Cäsars Benehmen während dieser Anrede war im höchsten Grade sonderbar. Er war vorher hellwach gewesen; aber als Jarro sich an ihn wendete, gähnte er, legte seine lange Nase auf seine Vorderpfoten, und im nächsten Augenblick lag er im tiefsten Schlafe.

Mit einem durchtriebenen Lächeln sah die Katze auf Cäsar hinunter. „Ich glaube, Cäsar hat keine Lust, dir zu antworten,“ sagte sie zu Jarro. „Er ist gerade wie alle andern Hunde; sie wollen nie zugeben, daß die Menschen unrecht tun können. Aber du kannst dich auf mein Wort unbedingt verlassen. Und ich will dir auch sagen, warum die Menschen den See austrocknen wollen. Wenn ihr Wildenten die Herrschaft über den See noch hättet, würden sie ihn nicht ablassen, denn von euch haben sie doch noch einen gewissen Nutzen.

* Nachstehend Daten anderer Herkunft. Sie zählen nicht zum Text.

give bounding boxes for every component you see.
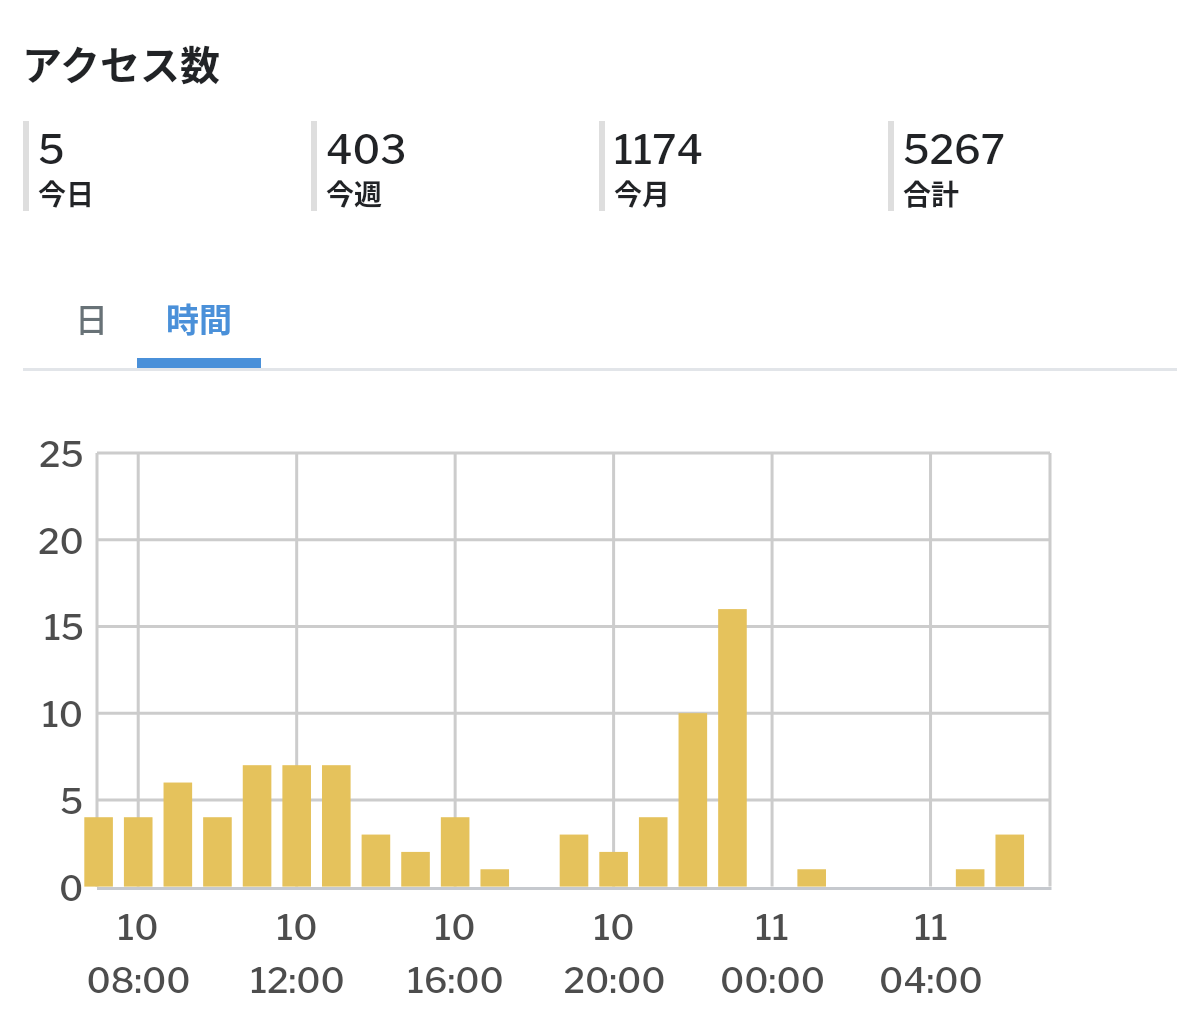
button[interactable]: 時間 [137,277,261,368]
button[interactable]: 5267 [888,121,1177,211]
staticText: 11 [755,906,789,948]
button[interactable]: 日 [46,277,137,368]
button[interactable]: 403 [311,121,599,211]
staticText: 今月 [614,173,671,211]
staticText: 04:00 [879,959,983,1001]
staticText: 1174 [614,125,703,173]
button[interactable]: 5 [23,121,311,211]
staticText: 5 [38,125,65,173]
staticText: 今週 [326,173,383,211]
staticText: 403 [326,125,407,173]
staticText: 5267 [903,125,1005,173]
staticText: 00:00 [720,959,825,1001]
staticText: 08:00 [86,959,191,1001]
staticText: 20 [38,520,84,562]
staticText: 今日 [38,173,95,211]
staticText: 合計 [903,173,960,211]
staticText: 15 [44,606,84,648]
staticText: アクセス数 [22,34,220,92]
staticText: 10 [117,906,159,948]
staticText: 12:00 [250,959,345,1001]
staticText: 10 [593,906,635,948]
staticText: 16:00 [407,959,504,1001]
staticText: 5 [60,780,84,822]
staticText: 0 [59,867,84,909]
staticText: 11 [914,906,948,948]
staticText: 10 [42,693,84,735]
staticText: 20:00 [563,959,666,1001]
staticText: 25 [39,433,84,475]
staticText: 10 [434,906,476,948]
staticText: 10 [276,906,318,948]
staticText: 時間 [166,294,232,342]
button[interactable]: 1174 [599,121,888,211]
other: Hourly access count bar chart [0,0,1200,1016]
staticText: 日 [75,294,108,342]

Aber jetzt haben ja die Taucher und die Bläßhühner und andre Vögel, die den Menschen nicht zur Nahrung dienen, beinahe das ganze Röhricht besetzt, und derentwegen meinen sie den See nicht beibehalten zu müssen.“

Jarro würdigte die Katze keiner Antwort mehr, aber er hob den Kopf und schrie Cäsar ins Ohr: „Cäsar! Cäsar! Auf dem Tåkern gibt es noch so viele Enten, daß sie die Luft wie mit Wolken erfüllen, das weißt du wohl! Darum sag, daß es nicht wahr ist! Nein, die Menschen können nicht im Sinn haben, uns heimatlos zu machen!“

Jetzt sprang Cäsar auf und fuhr so heftig auf Klaurina los, daß diese sich auf ein Wandbrett flüchten mußte. „Ich werde dich lehren, still zu sein, wenn ich schlafen will!“ donnerte er sie an. „Natürlich weiß ich, daß es sich darum handelt, den See in diesem Jahre abzulassen. Aber man hat ja schon so oft über diese Sache gesprochen, ohne daß sie je verwirklicht worden wäre. Und dieses Trockenlegen des Sees ist etwas, was ich durchaus nicht billige. Denn wie sollte es mit der Jagd gehen, wenn der Tåkern ausgetrocknet würde? Du bist ein Simpel, wenn du dich über so etwas freust. Was haben wir denn dann noch für ein Vergnügen, wenn es keine Vögel mehr auf dem Tåkern gibt?“

[Der Lockvogel]

Sonntag, 17. April

Ein paar Tage später war Jarro fast hergestellt, und er konnte schon durchs ganze Zimmer fliegen. Er wurde denn auch von der Hausfrau gestreichelt, und der kleine Junge pflückte die ersten hervorsprießenden Grashälmchen für ihn. Während die Hausfrau ihn streichelte, dachte Jarro, obgleich er jetzt wieder so gesund war, daß er, sobald es ihm beliebte, an den Tåkern hätte hinabfliegen können, er wolle sich doch noch nicht von den Menschen trennen, ja, am liebsten möchte er sein ganzes Leben lang bei ihnen bleiben.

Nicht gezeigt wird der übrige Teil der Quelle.